Election 2020: Biden-Harris Energy Promises

Biden and Harris have promised to fight climate catastrophe by transitioning to “clean, renewable” energy. Can they do it? And what would happen if they did?

The magnitude of the problem is shown in the pie chart below.

How could wind and solar, currently supplying 3 percent of the world’s energy, grow to replace the 85 percent supplied by coal, oil, and natural gas?

The percentage could be increased by drastically reducing total energy, as by getting rid of “fossil fuels.” The federal government could conceivably shut down coal mining, fracking, off-shore drilling, refineries, and pipelines—within the U.S., and then ban imports.

In his ABC town hall, Joe Biden said, “There are well over 100,000 [gas?] wells that are left uncapped in the region [Pennsylvania?]. We could hire 128,000 of these people who are working in the industry to cap these wells and get a good salary doing it now, number one.”

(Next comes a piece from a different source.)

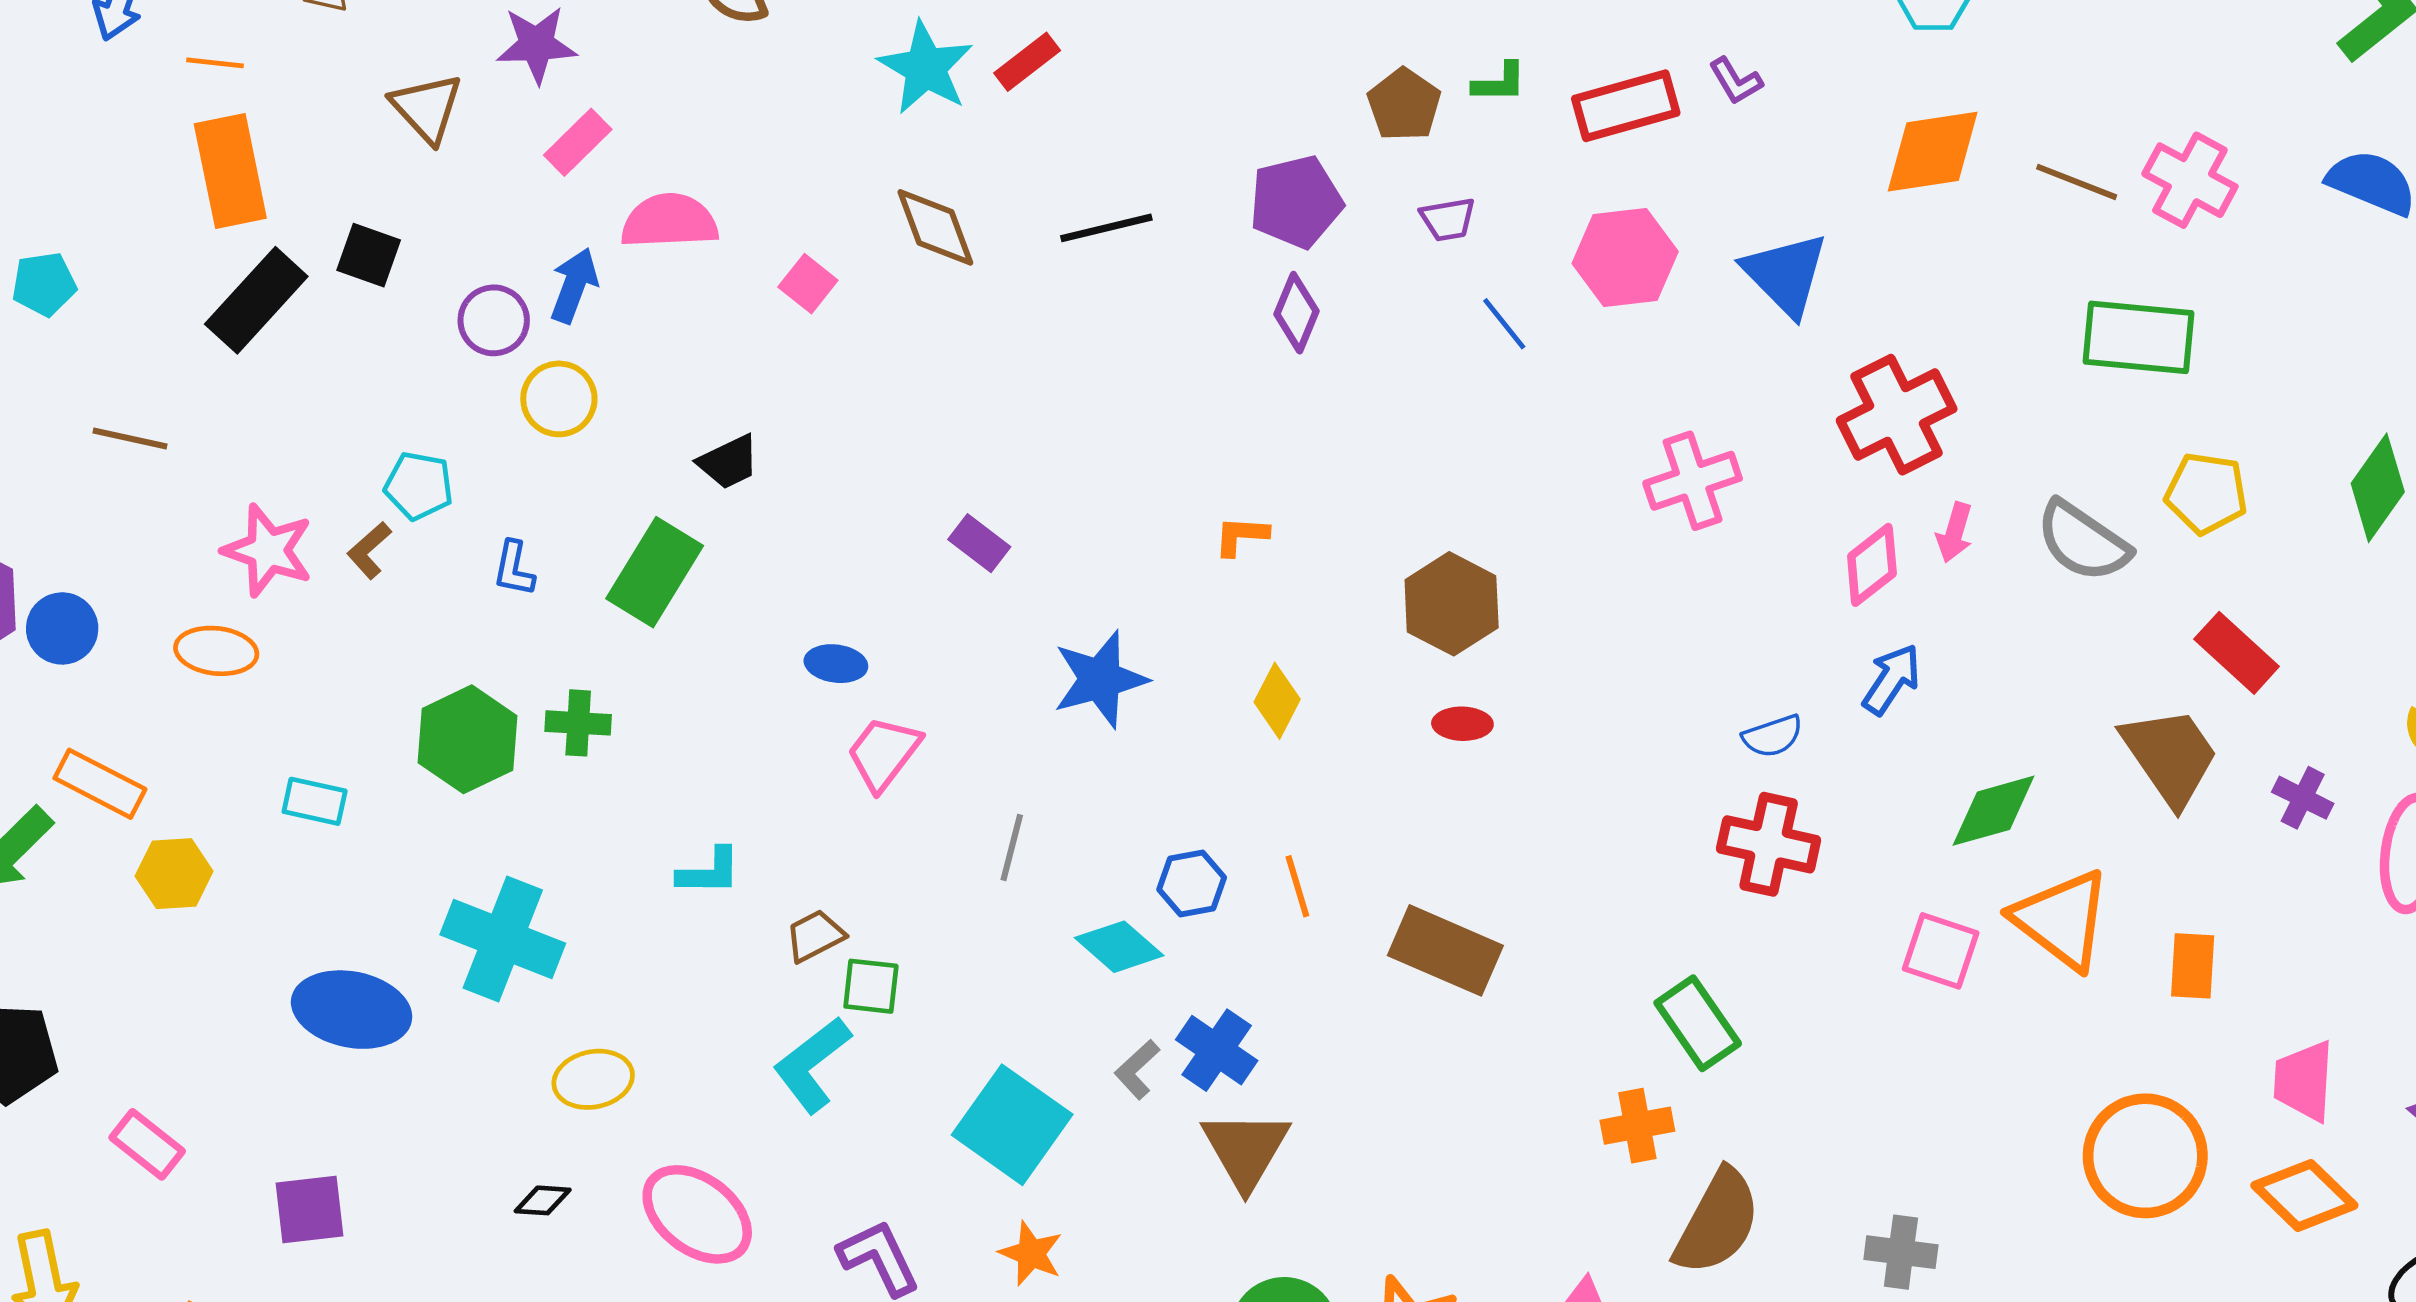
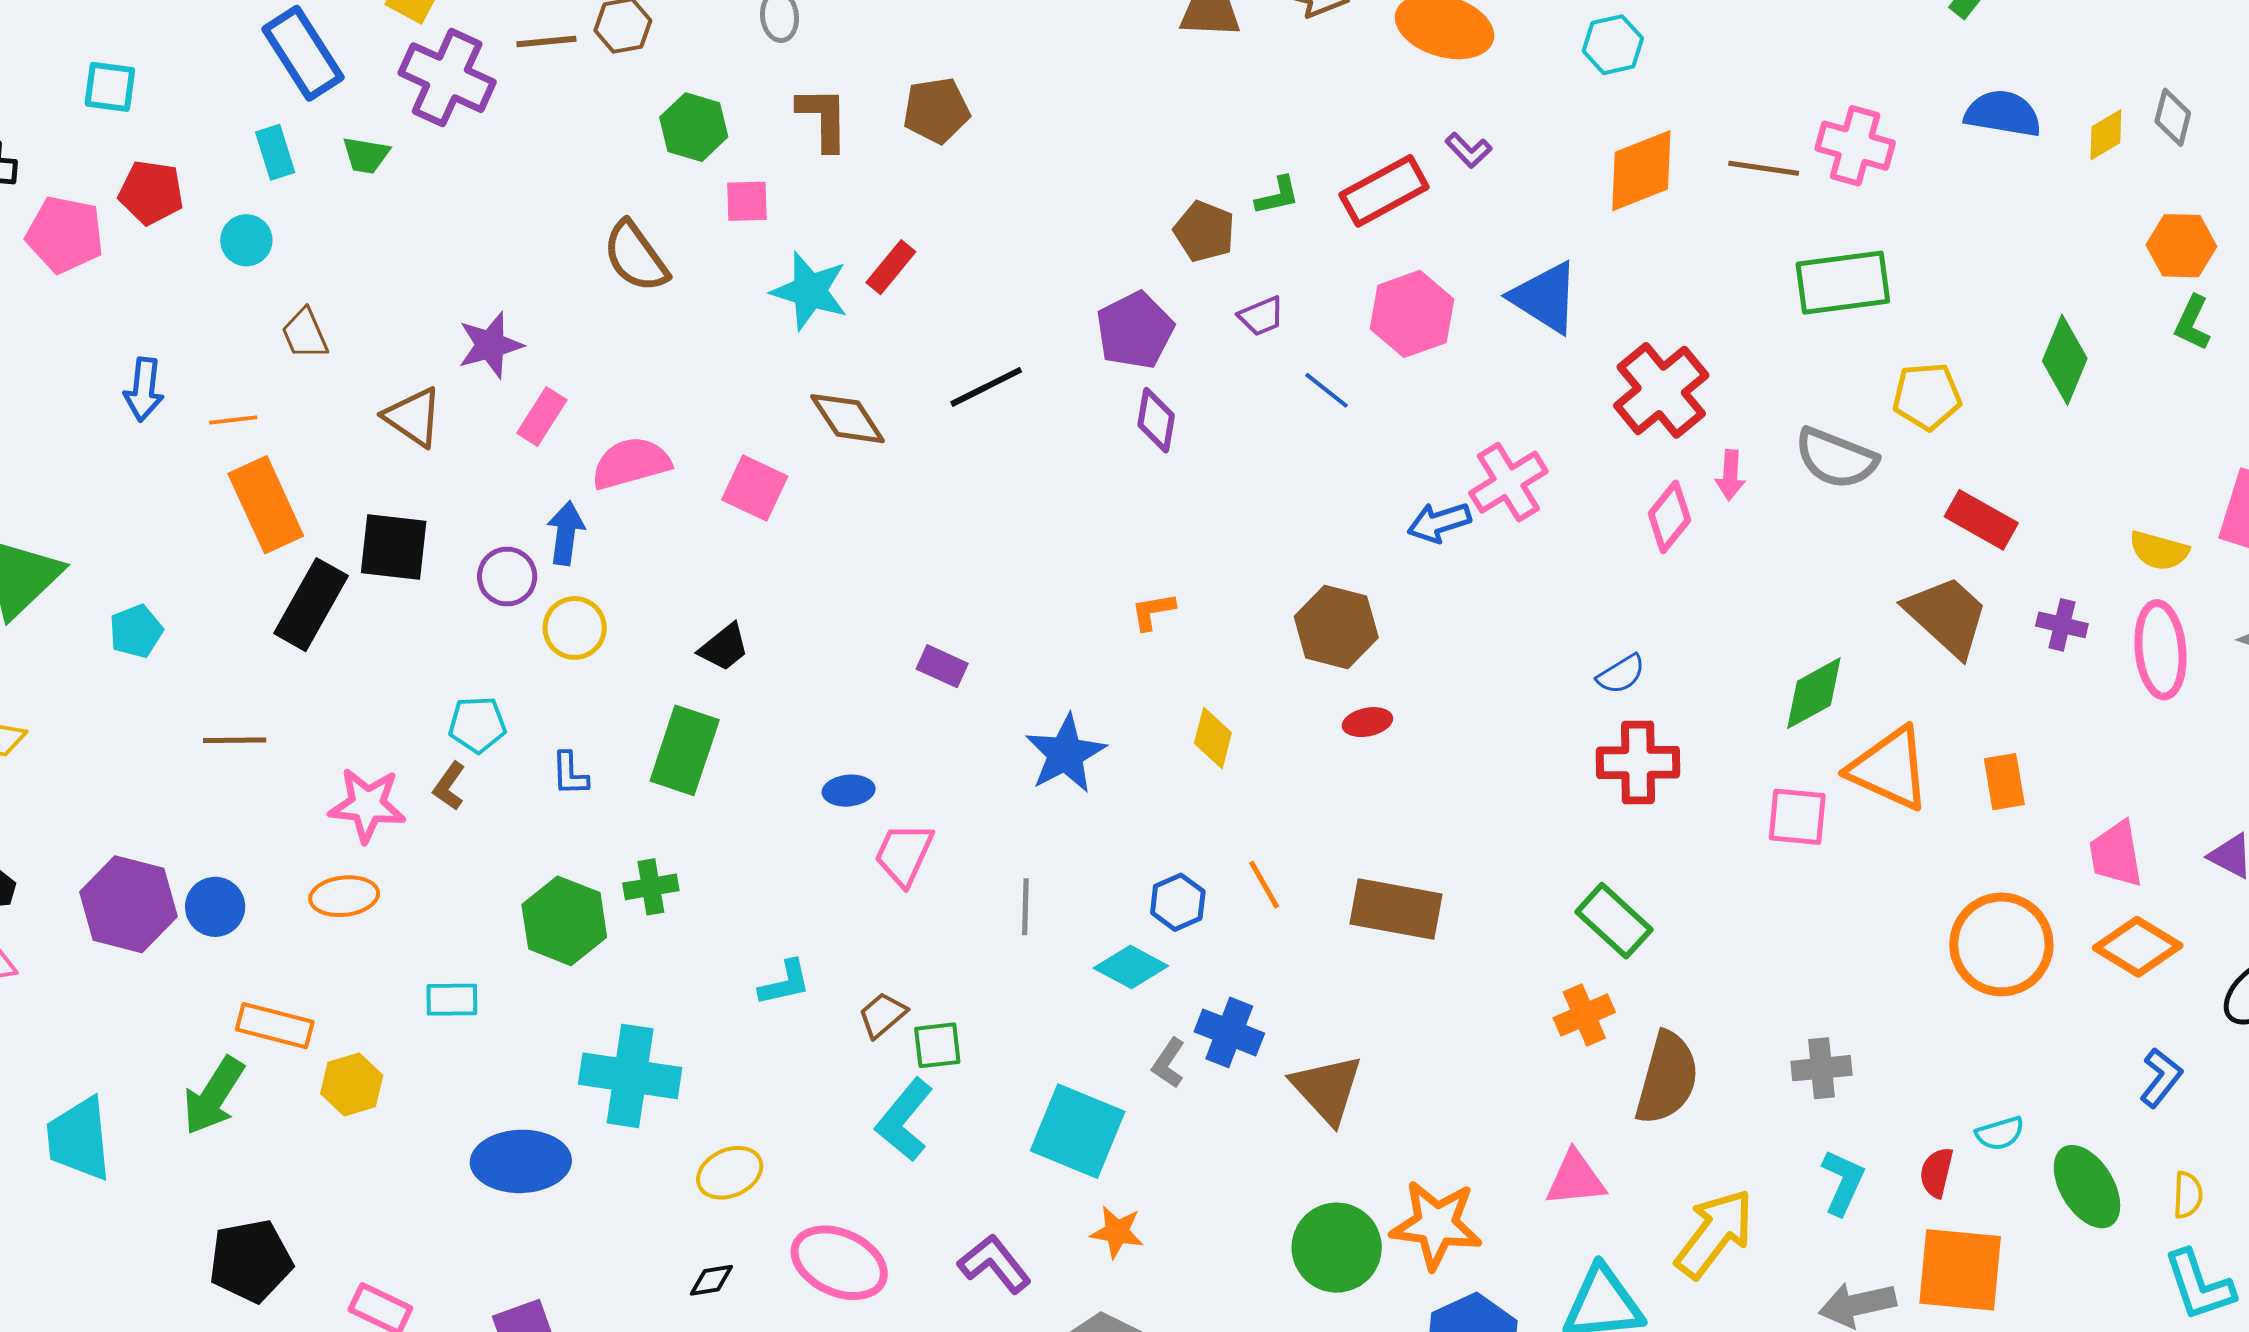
black square: (369, 255) -> (394, 547), size x1.4
pink square: (808, 284) -> (755, 488), size x1.4
blue arrow: (1892, 679) -> (1439, 522), moved, turned -128
brown triangle: (1246, 1149) -> (1327, 1089), moved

We can’t get to 100 percent renewables by 2030 as promised by the Green New Deal, he said. We must transition to a “place where we get to net zero emission including in agriculture. I’ve laid out a detailed plan…. “We can do things like pelletize all the chicken manure and all the horse manure and cow manure and they can be—and take out the methane and use it as fertilizer and make a lot of money doing it.”

What can we learn from other countries that are far ahead of us in renewables? Germany generates more than 30 percent of its electricity from renewables. South Australia has a 50 percent renewable energy generation target for 2025, getting around 40 percent of its electricity currently from intermittent renewables such as wind. What has happened?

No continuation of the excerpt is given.